Frequent interruptions have become a part of the day to day routine for nurses. Yet studies have shown that these interruptions can be dangerous, leading to wasted time and medication errors.
Of course, if a patient needs immediate attention, a nurse would certainly want to be interrupted in order to take urgent action. But there are other interruptions – such as a request to refill an order – that could wait. Here are some common methods that have been tested to reduce these kinds of interruptions and the safety risks that often come with them.
Designate a “No Interruption Zone”
A “no interruption zone” is a specific area where interruptions are not allowed. To implement these zones, a red boundary can be created around a medication dispensing system – whether indicated with colored duct tape, tile or a small red rug. These visual cues all clearly express that a nurse is not to be disrupted while inside the red zone.
Implement Color-Coded Vests
With this method, nurses wear yellow or other brightly colored safety vests to let members of the medical unit know that medication administration is in progress and they should not be interrupted while pulling and preparing medications. The number of nurses in the medication room at one time should also be limited, and medication administration should not be disturbed to answer telephone calls or respond to call bells.
Medication Quiet Time
“Do Not Disturb” signs posted above medication carts and automated dispensing cabinets can help reduce interruptions for nurses. Many facilities opt for a stop sign shape and design, with the signs posted in clear view on all sides. If there is a concern that staff and others might become used to a permanent sign, removable signs that are displayed only when medication is being administered is one solution. These signs alert others that “medication quiet time” is in effect, limiting communication during medication administration and therefore helping to minimize errors.
Secretaries evaluate telephone callers’ requests and only forward calls which are essential, rather than disrupting nurses for each one. Some instances of less important calls include issues like laboratory technicians inquiring about a physician’s pager number.

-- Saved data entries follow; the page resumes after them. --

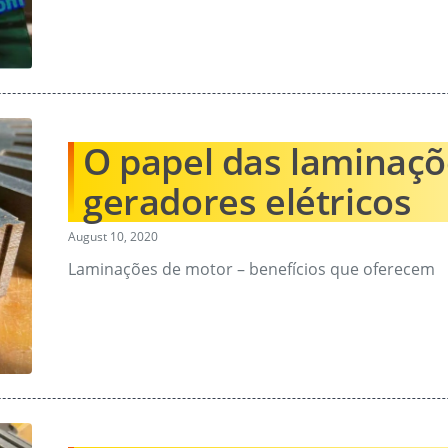
O papel das laminaç
geradores elétricos
August 10, 2020
Laminações de motor – benefícios que oferecem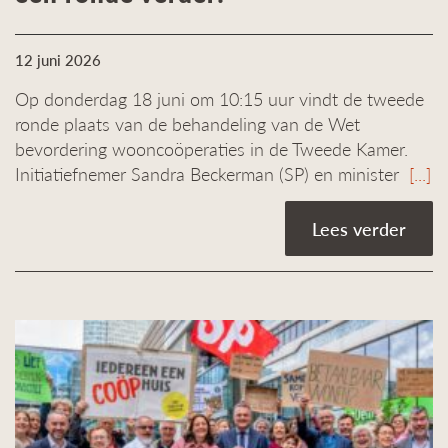
12 juni 2026
Op donderdag 18 juni om 10:15 uur vindt de tweede
ronde plaats van de behandeling van de Wet
bevordering wooncoöperaties in de Tweede Kamer.
Initiatiefnemer Sandra Beckerman (SP) en minister
[...]
Lees verder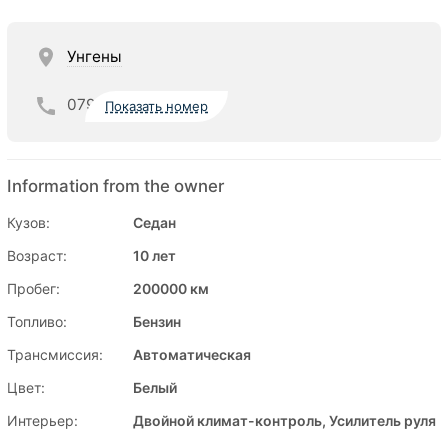
Унгены
079
Показать номер
Information from the owner
Кузов:
Седан
Возраст:
10 лет
Пробег:
200000 км
Топливо:
Бензин
Трансмиссия:
Автоматическая
Цвет:
Белый
Интерьер:
Двойной климат-контроль, Усилитель руля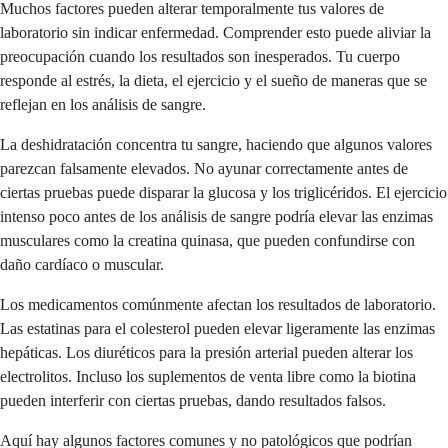
Muchos factores pueden alterar temporalmente tus valores de
laboratorio sin indicar enfermedad. Comprender esto puede aliviar la
preocupación cuando los resultados son inesperados. Tu cuerpo
responde al estrés, la dieta, el ejercicio y el sueño de maneras que se
reflejan en los análisis de sangre.
La deshidratación concentra tu sangre, haciendo que algunos valores
parezcan falsamente elevados. No ayunar correctamente antes de
ciertas pruebas puede disparar la glucosa y los triglicéridos. El ejercicio
intenso poco antes de los análisis de sangre podría elevar las enzimas
musculares como la creatina quinasa, que pueden confundirse con
daño cardíaco o muscular.
Los medicamentos comúnmente afectan los resultados de laboratorio.
Las estatinas para el colesterol pueden elevar ligeramente las enzimas
hepáticas. Los diuréticos para la presión arterial pueden alterar los
electrolitos. Incluso los suplementos de venta libre como la biotina
pueden interferir con ciertas pruebas, dando resultados falsos.
Aquí hay algunos factores comunes y no patológicos que podrían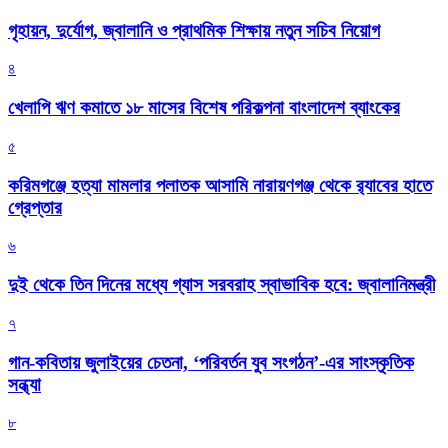
গৃহায়ন, দুর্যোগ, জ্বালানি ও প্রাথমিক শিক্ষায় নতুন সচিব নিয়োগ
৪
খেলাপি ঋণ কমাতে ১৮ মাসের বিশেষ পরিকল্পনা বাংলাদেশ ব্যাংকের
৫
করিমগঞ্জে হত্যা মামলার পলাতক আসামি নারায়ণগঞ্জ থেকে র‌্যাবের হাতে
গ্রেপ্তার
৬
দুই থেকে তিন দিনের মধ্যে গ্যাস সরবরাহ স্বাভাবিক হবে: জ্বালানিমন্ত্রী
৭
গান-কবিতায় জুলাইয়ের চেতনা, ‘পরিবর্তন যুব সংগঠন’-এর সাংস্কৃতিক
সন্ধ্যা
৮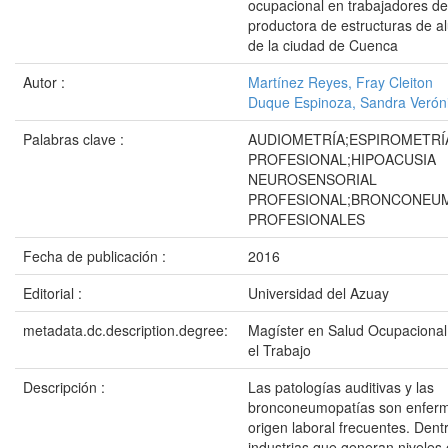
ocupacional en trabajadores d
productora de estructuras de al
de la ciudad de Cuenca
Autor :
Martínez Reyes, Fray Cleiton
Duque Espinoza, Sandra Verón
Palabras clave :
AUDIOMETRÍA;ESPIROMETR
PROFESIONAL;HIPOACUSIA
NEUROSENSORIAL
PROFESIONAL;BRONCONEUM
PROFESIONALES
Fecha de publicación :
2016
Editorial :
Universidad del Azuay
metadata.dc.description.degree:
Magíster en Salud Ocupacional
el Trabajo
Descripción :
Las patologías auditivas y las
bronconeumopatías son enfer
origen laboral frecuentes. Dent
industrias que generan niveles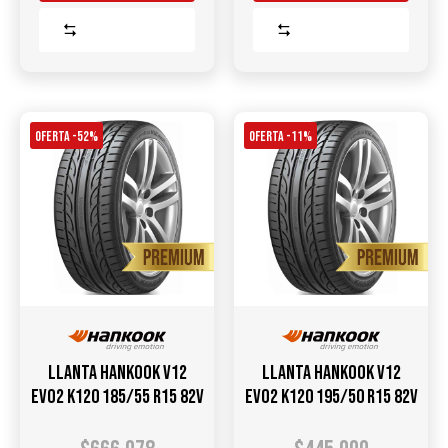
Comparar
Comparar
OFERTA -52%
OFERTA -11%
Llanta HANKOOK V12
Llanta HANKOOK V12
Evo2 K120 185/55 R15 82V
Evo2 K120 195/50 R15 82V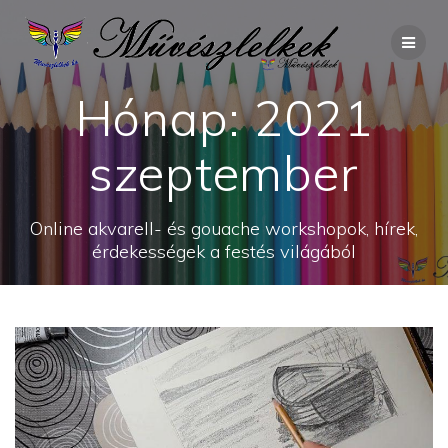
Skip
to
content
Hónap:
2021
szeptember
Online akvarell- és gouache workshopok, hírek,
érdekességek a festés világából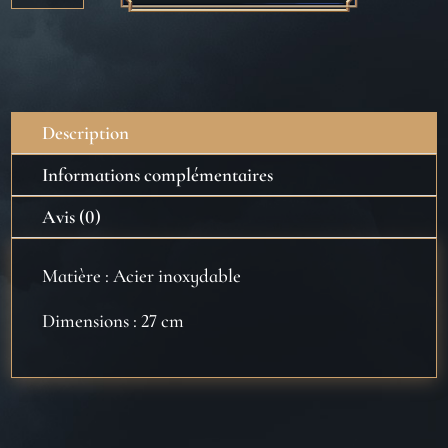
Bouteille
Serpentard
Let’s
go
500ml
Description
-
Harry
Informations complémentaires
Potter
Avis (0)
Matière : Acier inoxydable
Dimensions : 27 cm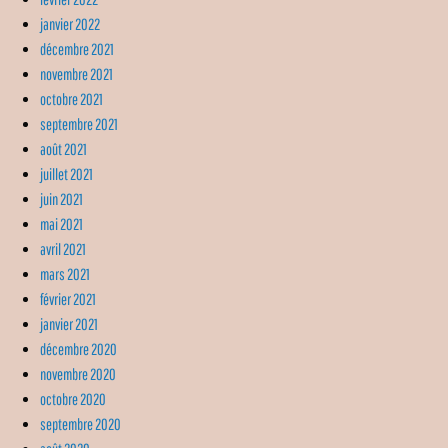
janvier 2022
décembre 2021
novembre 2021
octobre 2021
septembre 2021
août 2021
juillet 2021
juin 2021
mai 2021
avril 2021
mars 2021
février 2021
janvier 2021
décembre 2020
novembre 2020
octobre 2020
septembre 2020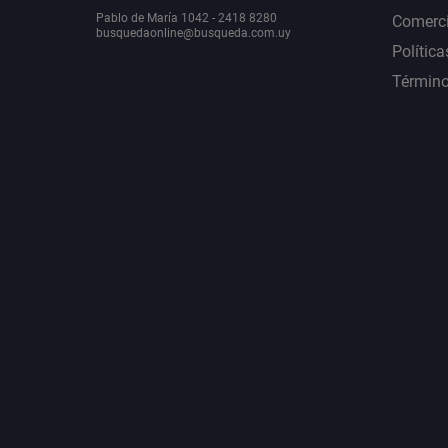
Pablo de María 1042 - 2418 8280
Comerci
busquedaonline@busqueda.com.uy
Política
Término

Implementing change of shift bedside rounding in order to identify and address basic patient needs can help decrease common interruptions during the shift. During bedside rounds, both outgoing and incoming nurses check in with each patient, verifying ID bracelet, mental status and IV catheter sites, as well as addressing any questions or concerns the patient has. Bedside rounding also allows nurses to catch any errors related to IV fluids or medications in a more timely manner.
Leave a Message
In addition to other methods to reduce interruptions and distractions, some healthcare facilities choose to use whiteboards to leave messages for nurses. Rather than breaking their concentration to relay what may not be urgent information, a note can be left for nurses who are currently preoccupied, allowing them to retrieve it at their convenience.
Importance of Minimizing Interruptions
Each time a nurse is interrupted, precious minutes are wasted as he or she must refocus on the previous task, evaluating what was already completed and what still needs to be done. With the proper steps taken toward minimizing nurse interruptions, healthcare providers can care for their patients and fully concentrate on the important work at hand.